Tuttavia la filiale del colosso danese Carlsberg - con i marchi principali Feldschlösschen, Cardinal e Carlsberg - si è difesa meglio del settore elvetico nel suo insieme: la produzione di birra indigena è infatti scesa dello 0,5%. Il consumo di birra d'importazione è invece cresciuto del 6,7%. Complessivamente il mercato è progredito dell'1% l'anno scorso.

Dal canto loro le vendite di acqua minerale del gruppo Feldschlösschen (Rhäzünser, Arkina) sono salite dello 0,9%, scrive il gruppo in una nota odierna. Tuttavia il giro d'affari è sceso del 6,9%.

Durante l'esercizio in corso il gruppo argoviese intende rafforzare soprattutto il marchio Cardinal.
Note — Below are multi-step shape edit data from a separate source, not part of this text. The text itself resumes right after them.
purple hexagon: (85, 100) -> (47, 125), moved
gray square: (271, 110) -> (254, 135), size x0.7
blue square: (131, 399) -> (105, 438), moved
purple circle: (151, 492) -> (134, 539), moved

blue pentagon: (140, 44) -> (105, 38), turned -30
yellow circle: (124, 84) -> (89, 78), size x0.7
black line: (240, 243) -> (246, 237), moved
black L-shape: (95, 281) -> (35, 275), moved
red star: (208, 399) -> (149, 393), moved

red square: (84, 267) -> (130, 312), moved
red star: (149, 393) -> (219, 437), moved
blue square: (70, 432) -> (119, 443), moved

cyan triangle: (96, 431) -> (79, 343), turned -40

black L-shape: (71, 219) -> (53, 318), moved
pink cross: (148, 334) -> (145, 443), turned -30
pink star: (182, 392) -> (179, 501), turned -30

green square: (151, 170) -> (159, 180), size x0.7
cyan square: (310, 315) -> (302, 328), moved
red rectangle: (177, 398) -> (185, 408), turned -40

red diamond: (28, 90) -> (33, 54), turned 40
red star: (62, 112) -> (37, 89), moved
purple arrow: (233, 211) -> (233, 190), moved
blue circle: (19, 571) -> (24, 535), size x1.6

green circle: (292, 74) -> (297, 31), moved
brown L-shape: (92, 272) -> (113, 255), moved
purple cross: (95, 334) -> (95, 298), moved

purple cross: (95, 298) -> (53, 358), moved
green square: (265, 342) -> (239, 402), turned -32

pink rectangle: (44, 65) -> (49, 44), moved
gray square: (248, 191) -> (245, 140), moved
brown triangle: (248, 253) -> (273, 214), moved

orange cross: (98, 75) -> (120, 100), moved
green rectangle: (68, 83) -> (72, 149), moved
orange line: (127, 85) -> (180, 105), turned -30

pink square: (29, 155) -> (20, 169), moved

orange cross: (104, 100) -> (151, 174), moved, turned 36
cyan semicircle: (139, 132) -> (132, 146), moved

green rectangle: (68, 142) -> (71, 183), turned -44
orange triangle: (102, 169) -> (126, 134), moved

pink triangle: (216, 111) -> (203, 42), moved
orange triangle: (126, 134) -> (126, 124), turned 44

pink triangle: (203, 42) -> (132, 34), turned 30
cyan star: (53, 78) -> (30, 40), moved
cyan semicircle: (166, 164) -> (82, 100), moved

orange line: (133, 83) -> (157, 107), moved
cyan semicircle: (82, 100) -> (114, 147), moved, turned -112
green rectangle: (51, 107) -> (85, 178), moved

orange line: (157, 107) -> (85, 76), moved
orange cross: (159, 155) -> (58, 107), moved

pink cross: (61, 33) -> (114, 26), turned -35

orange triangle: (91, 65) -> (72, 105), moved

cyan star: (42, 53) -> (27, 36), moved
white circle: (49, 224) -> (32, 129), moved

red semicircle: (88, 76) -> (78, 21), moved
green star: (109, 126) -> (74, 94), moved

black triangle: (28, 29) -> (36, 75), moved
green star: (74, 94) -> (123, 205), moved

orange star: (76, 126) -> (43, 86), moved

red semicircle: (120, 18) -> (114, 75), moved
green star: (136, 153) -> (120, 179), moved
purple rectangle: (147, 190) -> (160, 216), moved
In agosto il gruppo aveva annunciato la chiusura del sito di Friburgo nel giugno 2011; la produzione sarà trasferita a Rheinfelden (AG). La decisione aveva suscitato proteste.

In un'intervista pubblicata oggi da "L'Agefi", il presidente della direzione di Feldschlösschen Thomas Metzger ha fornito precisazioni sulla sorte dei dipendenti di Cardinal: "dei 57 collaboratori che restavano dopo i pensionamenti anticipati quasi il 20% ha trovato un impiego al di fuori del gruppo, il 65% ha deciso di continuare da noi. Con il 15% rimanente stiamo conducendo discussioni".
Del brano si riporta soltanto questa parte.